**Exercise**
Would you print the records below from the first line through the line containing "к итальянской живописи, хотя непосредственные", skipping the pictures?

[Saved data entries]
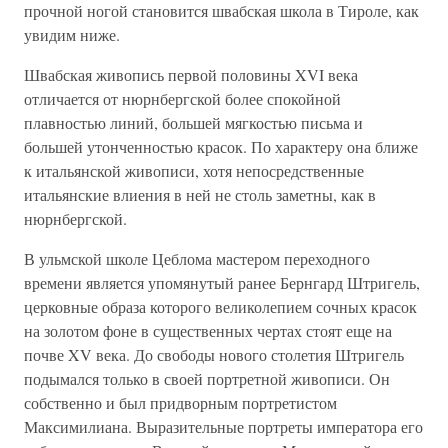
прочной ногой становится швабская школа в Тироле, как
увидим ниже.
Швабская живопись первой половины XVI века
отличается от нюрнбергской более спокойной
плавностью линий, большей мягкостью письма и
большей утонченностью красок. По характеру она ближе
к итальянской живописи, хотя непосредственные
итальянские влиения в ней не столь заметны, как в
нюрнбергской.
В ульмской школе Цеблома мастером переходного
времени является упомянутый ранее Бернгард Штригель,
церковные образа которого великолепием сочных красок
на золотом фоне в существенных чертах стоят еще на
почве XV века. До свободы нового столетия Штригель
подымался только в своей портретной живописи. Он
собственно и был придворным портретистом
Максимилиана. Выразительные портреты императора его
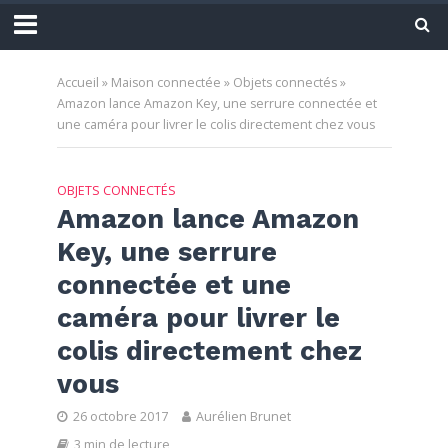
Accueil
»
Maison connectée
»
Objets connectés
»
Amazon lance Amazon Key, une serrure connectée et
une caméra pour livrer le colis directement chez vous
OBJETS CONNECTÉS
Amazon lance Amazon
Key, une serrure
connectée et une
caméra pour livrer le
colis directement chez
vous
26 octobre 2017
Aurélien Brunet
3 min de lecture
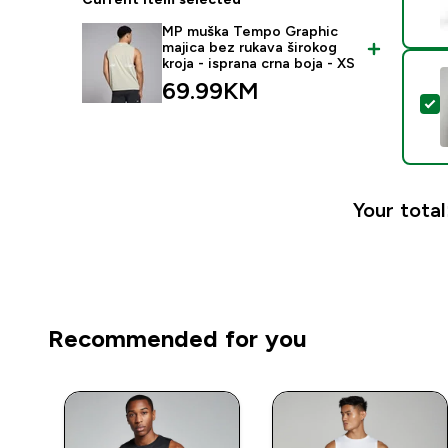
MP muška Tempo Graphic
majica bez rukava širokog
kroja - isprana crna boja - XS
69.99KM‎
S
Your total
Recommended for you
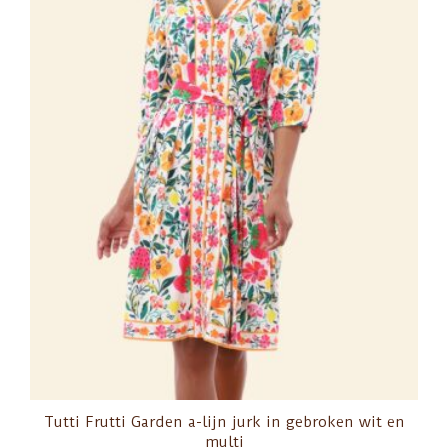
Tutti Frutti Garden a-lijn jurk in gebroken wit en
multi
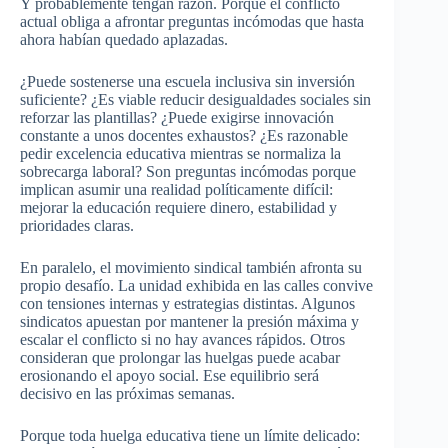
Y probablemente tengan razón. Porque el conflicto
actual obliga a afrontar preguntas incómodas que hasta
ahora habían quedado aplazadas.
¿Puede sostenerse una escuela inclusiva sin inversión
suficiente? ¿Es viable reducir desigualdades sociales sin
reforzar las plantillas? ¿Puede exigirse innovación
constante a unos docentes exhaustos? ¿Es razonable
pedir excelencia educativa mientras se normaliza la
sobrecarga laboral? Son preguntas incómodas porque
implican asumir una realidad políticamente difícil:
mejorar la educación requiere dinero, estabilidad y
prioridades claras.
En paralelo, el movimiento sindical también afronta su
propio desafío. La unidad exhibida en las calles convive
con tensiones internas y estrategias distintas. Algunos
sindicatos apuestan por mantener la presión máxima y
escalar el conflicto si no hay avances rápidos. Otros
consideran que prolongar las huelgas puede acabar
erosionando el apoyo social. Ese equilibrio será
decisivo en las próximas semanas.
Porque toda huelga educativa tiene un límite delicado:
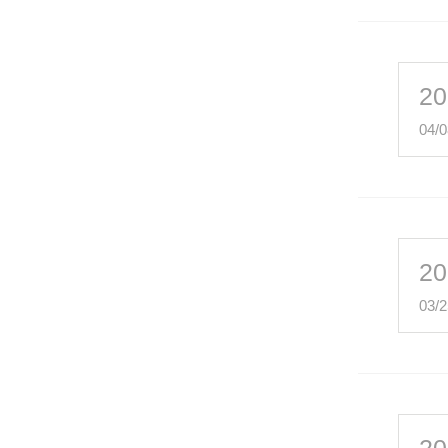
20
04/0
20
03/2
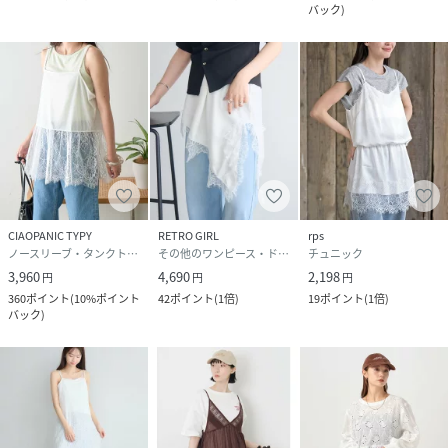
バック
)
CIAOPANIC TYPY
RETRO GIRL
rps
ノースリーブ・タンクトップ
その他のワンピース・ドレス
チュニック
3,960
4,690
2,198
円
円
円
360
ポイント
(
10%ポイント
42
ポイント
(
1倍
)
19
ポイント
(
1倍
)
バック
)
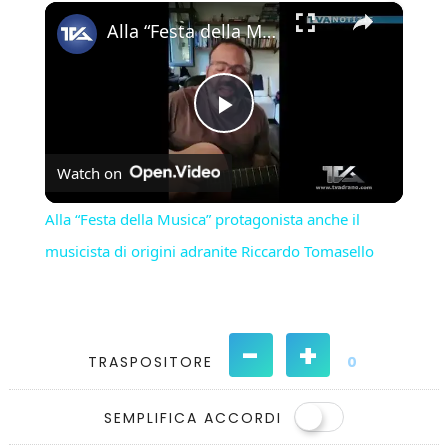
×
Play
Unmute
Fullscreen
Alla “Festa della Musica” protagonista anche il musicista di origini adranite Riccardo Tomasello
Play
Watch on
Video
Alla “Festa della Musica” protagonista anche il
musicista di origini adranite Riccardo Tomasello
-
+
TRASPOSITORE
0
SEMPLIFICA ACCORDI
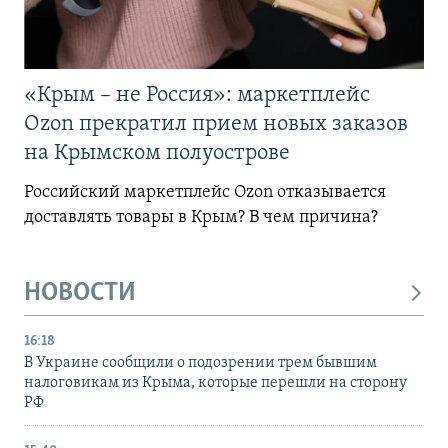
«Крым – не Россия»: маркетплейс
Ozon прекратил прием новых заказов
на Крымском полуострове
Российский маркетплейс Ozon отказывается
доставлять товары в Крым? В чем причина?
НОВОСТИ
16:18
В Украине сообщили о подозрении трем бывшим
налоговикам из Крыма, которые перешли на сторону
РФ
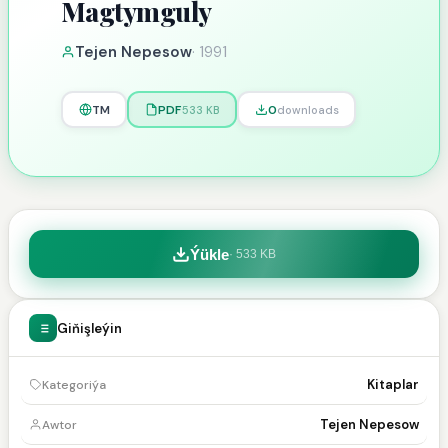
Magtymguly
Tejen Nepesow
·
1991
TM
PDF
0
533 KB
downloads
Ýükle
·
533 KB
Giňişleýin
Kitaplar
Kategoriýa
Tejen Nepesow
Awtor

**Response to the exercise**
прочной ногой становится швабская школа в Тироле, как
увидим ниже.
Швабская живопись первой половины XVI века
отличается от нюрнбергской более спокойной
плавностью линий, большей мягкостью письма и
большей утонченностью красок. По характеру она ближе
к итальянской живописи, хотя непосредственные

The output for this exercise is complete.